I read this really amazing short story in college that has stuck with me ever since. The basic idea of the story is that there's this town where everything is wonderful, practically perfect. There's only one catch...
It's this story that comes to mind when I consider my own place in the world, and wonder exactly what sort of miseries come about in order for me to live my rather blissful existence. It's a hard truth, but the fact of the matter is that the luxuries and unreasonably affordable conveniences that we enjoy do come at a price, and it's often not the price reflected on the price tag.
I don't mean for this to be a beat-yourself-up kind of post. I just think it's really important to not coast through life without asking questions. Who made my shoes? What are my taxes used for? Is this TV show worth an hour of my life? Where was this apple grown? And then, once you start finding answers, change is often inevitable.

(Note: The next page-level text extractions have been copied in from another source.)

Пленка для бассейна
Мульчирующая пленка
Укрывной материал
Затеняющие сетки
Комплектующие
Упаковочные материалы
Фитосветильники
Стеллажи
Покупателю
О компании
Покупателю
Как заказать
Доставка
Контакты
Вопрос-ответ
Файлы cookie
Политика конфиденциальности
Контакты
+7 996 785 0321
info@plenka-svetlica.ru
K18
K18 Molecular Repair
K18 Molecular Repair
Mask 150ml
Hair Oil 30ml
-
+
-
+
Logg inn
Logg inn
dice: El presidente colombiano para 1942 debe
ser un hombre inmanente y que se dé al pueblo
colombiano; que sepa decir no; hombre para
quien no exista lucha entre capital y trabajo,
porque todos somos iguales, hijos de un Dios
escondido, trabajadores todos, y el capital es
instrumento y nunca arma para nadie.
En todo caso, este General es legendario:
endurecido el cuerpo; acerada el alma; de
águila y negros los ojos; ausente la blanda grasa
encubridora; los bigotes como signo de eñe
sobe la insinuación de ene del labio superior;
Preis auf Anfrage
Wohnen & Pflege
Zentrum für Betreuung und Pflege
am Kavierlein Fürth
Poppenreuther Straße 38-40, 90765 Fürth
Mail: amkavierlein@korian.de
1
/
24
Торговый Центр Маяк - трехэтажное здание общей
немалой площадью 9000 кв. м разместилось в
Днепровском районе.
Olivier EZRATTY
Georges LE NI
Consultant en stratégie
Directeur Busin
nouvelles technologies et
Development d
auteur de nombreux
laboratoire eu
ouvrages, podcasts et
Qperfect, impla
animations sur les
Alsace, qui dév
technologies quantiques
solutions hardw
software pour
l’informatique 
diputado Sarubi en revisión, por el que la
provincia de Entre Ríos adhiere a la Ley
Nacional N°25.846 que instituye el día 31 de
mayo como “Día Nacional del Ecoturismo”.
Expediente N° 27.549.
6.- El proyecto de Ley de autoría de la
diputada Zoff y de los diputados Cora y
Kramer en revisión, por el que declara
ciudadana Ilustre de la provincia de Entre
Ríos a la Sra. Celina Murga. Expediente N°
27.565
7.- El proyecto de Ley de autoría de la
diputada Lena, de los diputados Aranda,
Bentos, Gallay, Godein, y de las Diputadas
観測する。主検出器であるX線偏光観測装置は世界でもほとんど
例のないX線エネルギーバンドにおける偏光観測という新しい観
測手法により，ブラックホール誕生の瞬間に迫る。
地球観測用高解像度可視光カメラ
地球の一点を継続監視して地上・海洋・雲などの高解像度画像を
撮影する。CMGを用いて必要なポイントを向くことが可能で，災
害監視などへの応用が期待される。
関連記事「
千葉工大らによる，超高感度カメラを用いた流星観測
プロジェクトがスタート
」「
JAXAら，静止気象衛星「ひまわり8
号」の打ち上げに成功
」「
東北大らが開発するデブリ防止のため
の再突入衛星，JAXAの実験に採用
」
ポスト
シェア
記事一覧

Taking this Slavery Footprint quiz was pretty eye opening. It asks you all these questions about your consumption; you can get really specific (and therefore, accurate). And scattered throughout the quiz are facts about modern-day slavery. I was ashamed at my total score. But again, not beating myself up here, that's never productive. However, a little bit at a time, I'd love to start cleaning up the "small injustices" that pepper my consumer lifestyle. Wouldn't it be amazing if every purchase we made was from a company we believed in, with transparent and ethical practices? While lobbying, petitioning, and public demonstrations have their place, they're not really my thing. Living a purposeful life, I think, is really the best way to make real and lasting change. If we all either bought from ethical companies or went without (because sometimes an ethical option doesn't exist), or even bought less stuff in general, that would put a serious dent in unsavory practices quicker than anything else.
Have you taken the quiz? Were you surprised at your score? Did it inspire any ideas about how to shrink your footprint?